WSU Researcher Seeks Link Between Obesity, Flu Severity
DETROIT — The recent H1N1 flu pandemic was found to be particularly dangerous to obese people, and a Wayne State University researcher is looking for clues as to why.
Emily Martin, Ph.D., assistant professor of pharmacy practice in the Eugene Applebaum College of Pharmacy and Health Sciences, has begun interviewing people hospitalized with influenza to study how weight impacts their illness, response to treatment, and recovery.
“The H1N1 was an unusual flu in that it affected middle-aged adults at higher rates than normal,” Martin said. “Among that group, people with really high weight were more likely to die or have severe outcomes if they got the flu.”
Obesity accounted for five of the six deaths from influenza at Detroit Medical Center facilities in the 2010-11 season.
Martin’s project, “Influenza and Obesity: A Prospective Study of Patient Outcomes and Antiviral Resistance,” is supported by a one-year, $10,000 grant from the American Association of Colleges of Pharmacy. She plans to meet with 120 DMC patients 18 years of age and older at all weights who have suffered flu symptoms severe enough to require hospitalization.
The study will monitor progression of their illness, especially pulmonary manifestations, which can land patients on ventilators or in intensive care.
Researchers will take nasal samples to determine specific characteristics of the virus and how it evolves in subjects’ bodies over the first three days in the hospital. Among the characteristics to be examined is the virus’s resistance to oseltamivir, a drug more commonly known as Tamiflu, which is used to treat the flu.
Martin’s team will check the RNA sequence of the flu virus, as well as genetic components of an array other undiagnosed respiratory viruses patients may have.

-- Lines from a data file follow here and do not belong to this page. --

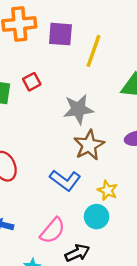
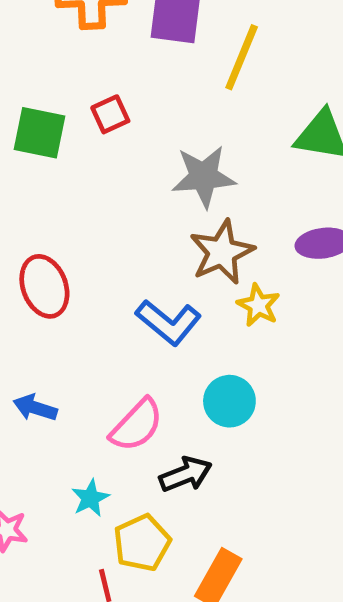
yellow star: (107, 190) -> (258, 305), moved

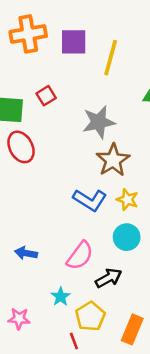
red ellipse: (44, 286) -> (21, 147), moved
yellow star: (258, 305) -> (127, 200), moved

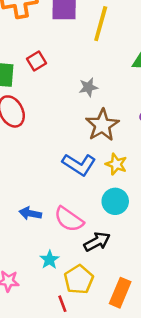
gray star: (99, 122) -> (88, 87), size x0.6
blue arrow: (26, 253) -> (30, 213), moved
pink semicircle: (80, 256) -> (69, 219), turned 88

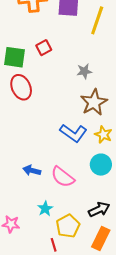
black arrow: (97, 242) -> (99, 209), moved

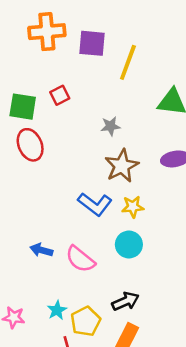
yellow star: (103, 135) -> (133, 207), turned -30
cyan star: (45, 209) -> (57, 310), moved

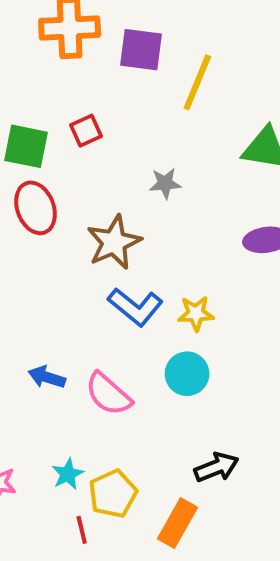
brown star: (122, 166) -> (114, 242), moved
black arrow: (126, 301) -> (216, 467), moved

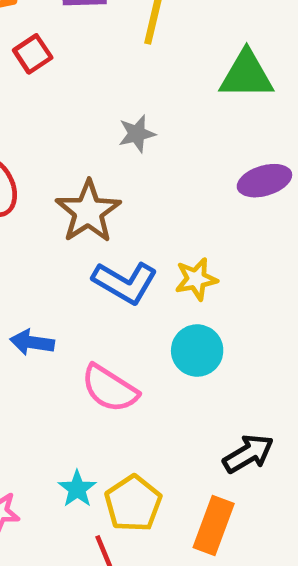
red square: (86, 131) -> (33, 54), moved
blue arrow: (47, 377) -> (32, 342), moved

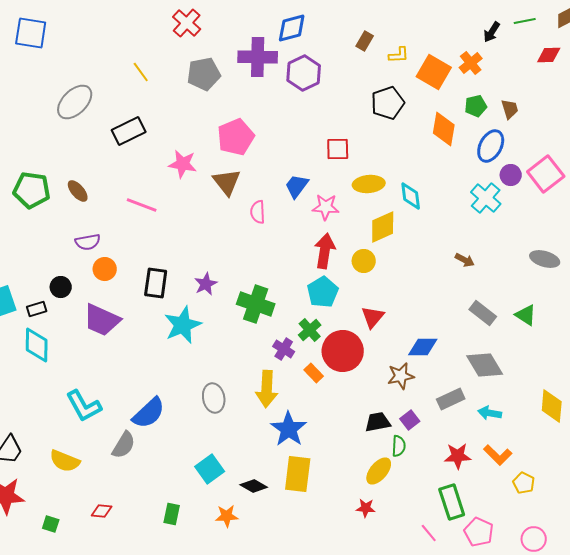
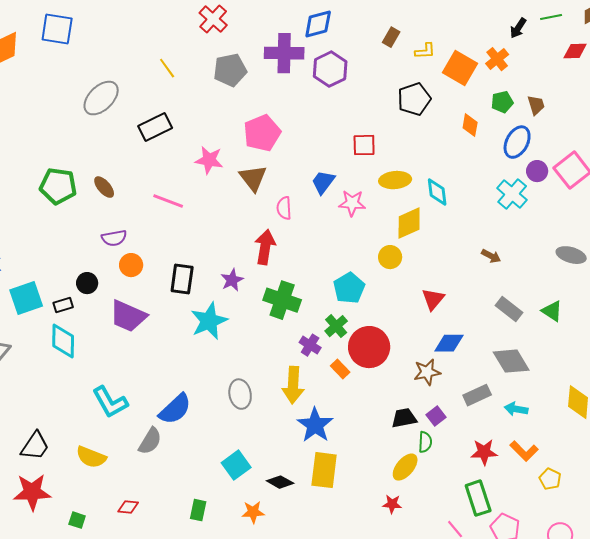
orange diamond: (444, 129) -> (470, 125), size x0.7
red arrow: (325, 251) -> (265, 247), moved
red triangle: (373, 317) -> (433, 299), moved

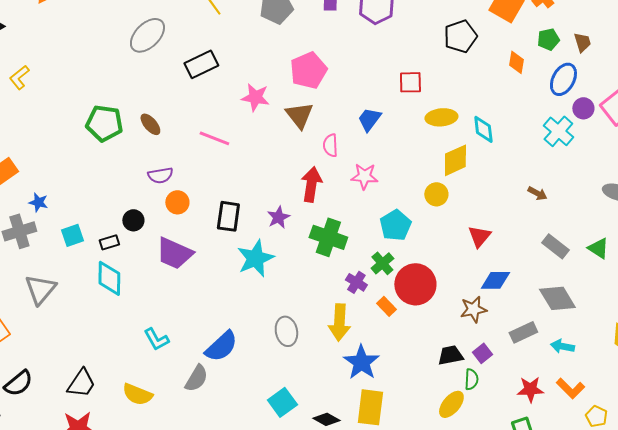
pink star: (352, 203) -> (364, 176), moved
cyan square: (26, 298) -> (72, 235), size x0.7
cyan L-shape: (110, 402) -> (156, 339), size x0.7

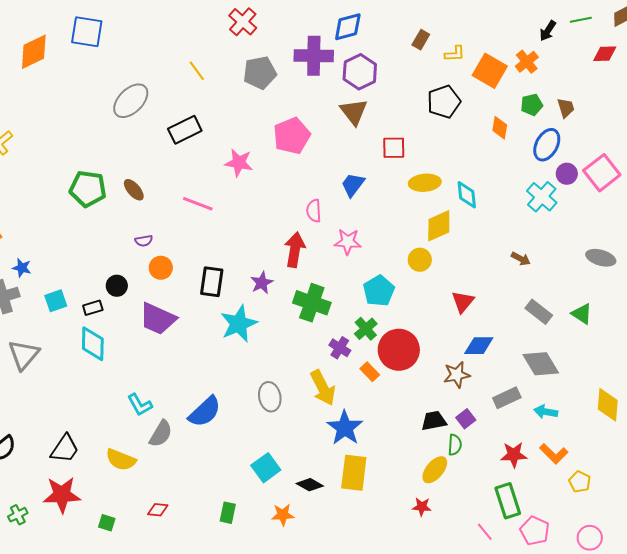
brown triangle: (299, 115) -> (354, 112), moved
purple semicircle: (160, 175) -> (144, 241), size x0.7
yellow arrow: (339, 322) -> (323, 388), turned -30
gray semicircle: (196, 378) -> (161, 434), moved

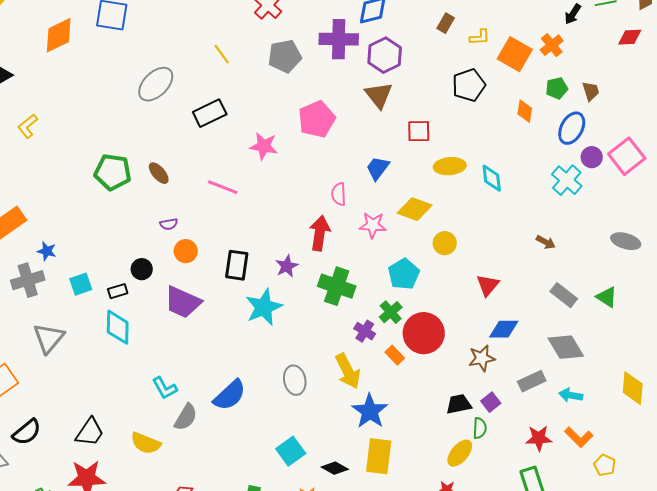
yellow diamond: (439, 226) -> (415, 209), moved, turned 44

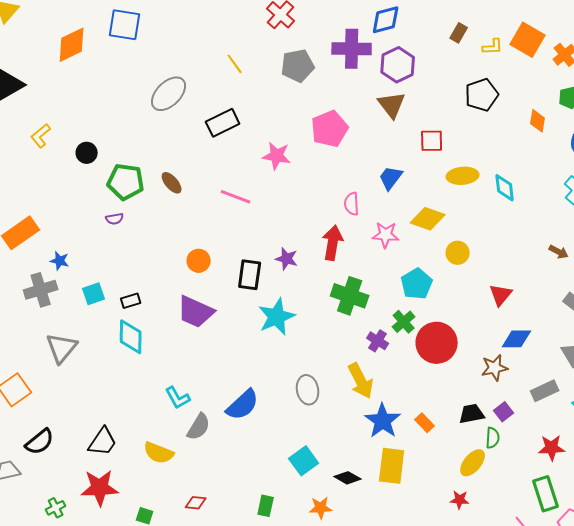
orange square: (515, 54) -> (528, 40), moved
purple semicircle: (169, 224) -> (115, 219), moved
purple star: (287, 266) -> (287, 259), moved, turned -30
black circle: (142, 269) -> (87, 153), moved
orange rectangle: (395, 355) -> (425, 423), moved

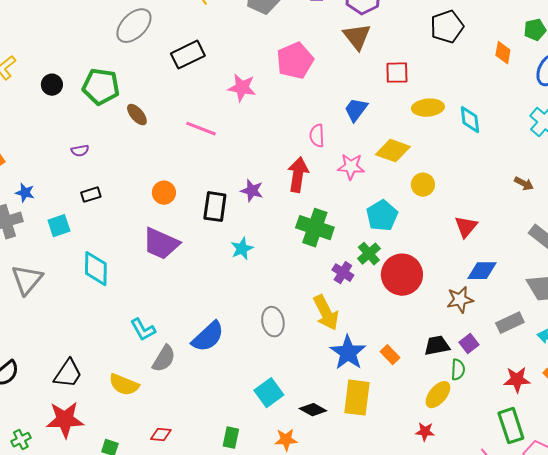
green pentagon: (126, 182) -> (101, 87), moved
black rectangle: (131, 301) -> (91, 195), moved
cyan star: (277, 317) -> (242, 249), size x0.6

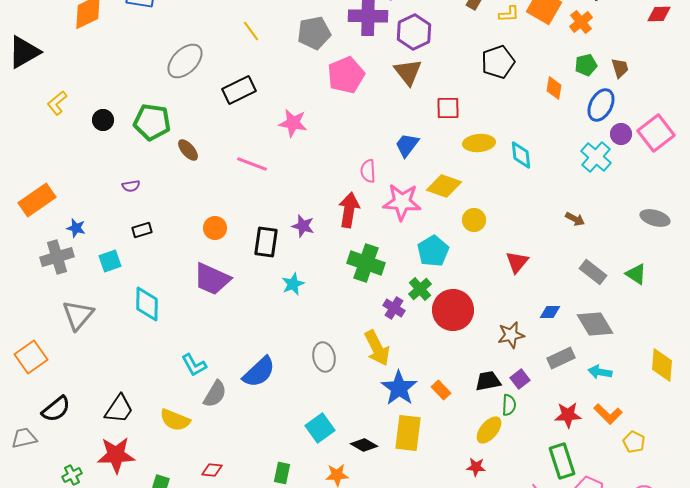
pink pentagon: (295, 61) -> (346, 75), moved
pink star: (351, 167) -> (402, 202), size x1.4
blue diamond: (482, 271) -> (550, 312), moved, size x0.7

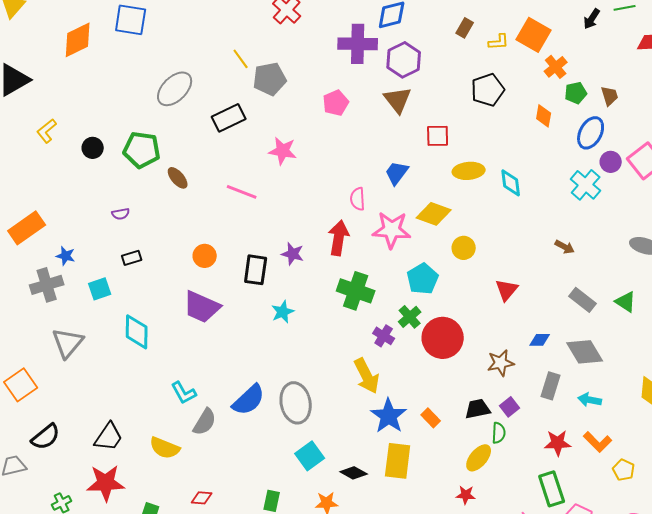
orange cross: (581, 22) -> (556, 67), moved
gray pentagon: (314, 33) -> (270, 79), moved
pink pentagon: (346, 75) -> (336, 103), size x0.7
gray ellipse: (324, 357) -> (296, 403), moved, size x1.4
gray rectangle: (561, 358) -> (551, 386), turned -48

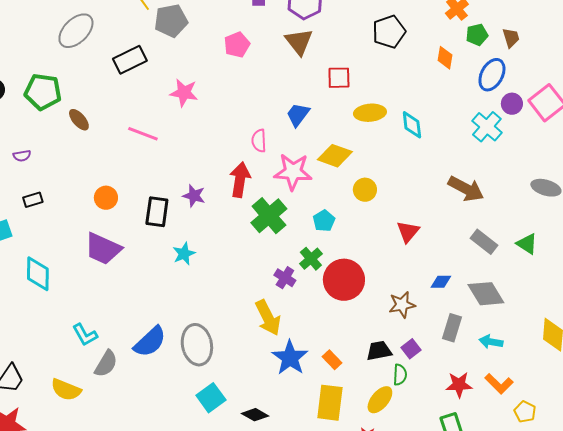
brown arrow: (565, 247) -> (466, 189), size x1.8
cyan pentagon: (423, 279) -> (324, 221), size x0.7
green cross: (356, 291) -> (269, 216), moved, turned 30
yellow rectangle: (398, 461) -> (330, 403), moved

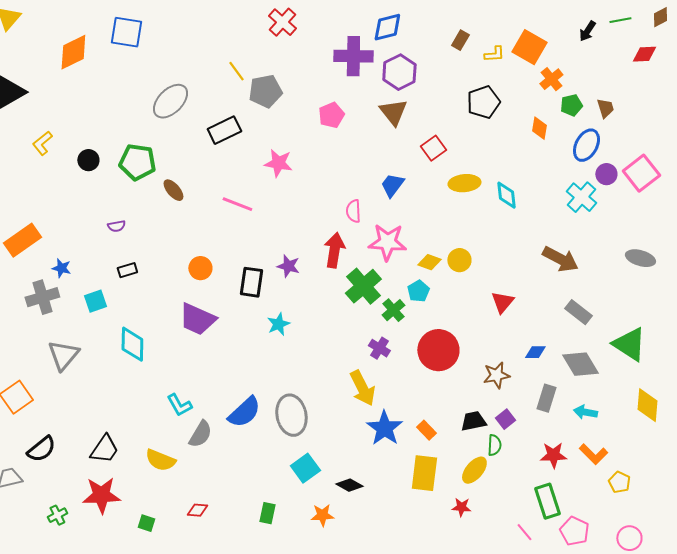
red square: (339, 78) -> (433, 148), turned -35
yellow diamond: (335, 156) -> (429, 262), moved, size x0.7
green triangle: (527, 244) -> (629, 344), moved, size x1.6
green cross: (311, 259) -> (393, 310), moved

“Depending on the population being examined, about one-third of the time other viruses are lurking in the background in these patients,” she said. “We still don’t know what kind of impact that has, and we will be looking for correlations among virus types.”
Researchers also will follow up with patients about 30 days after their hospital discharges to assess the number of readmissions or additional medical care visits, duration of symptoms and changes in lifestyle factors.
“We’re trying to see what specifically it is about people with high weight who get the flu that might be leading them to a really bad outcome from the disease,” Martin said. “We’re also surveying patients to see if there are lifestyle factors that might be influencing this.”
Because hers is a pilot study, Martin doesn’t expect definitive answers.
“It should give us some inklings of where the right path is,” she said. “Ideally, if we get a really good clinical picture of why weight increases the number of more drastic outcomes from the flu, then we can start to build treatment pathways especially for this group of patients to counteract that.”
Researchers then can determine whether types of flu treatment drugs or kinds of supportive care need to be modified. On the flip side, Martin said, health care providers can identify if patients with high body mass indexes should be given vaccination priority or can make lifestyle modifications that directly impact their health if infected with the flu.
“The more we understand the virus and the clinical course of people who are severely ill, the more effectively we can guide them when they show up at the hospital,” she said.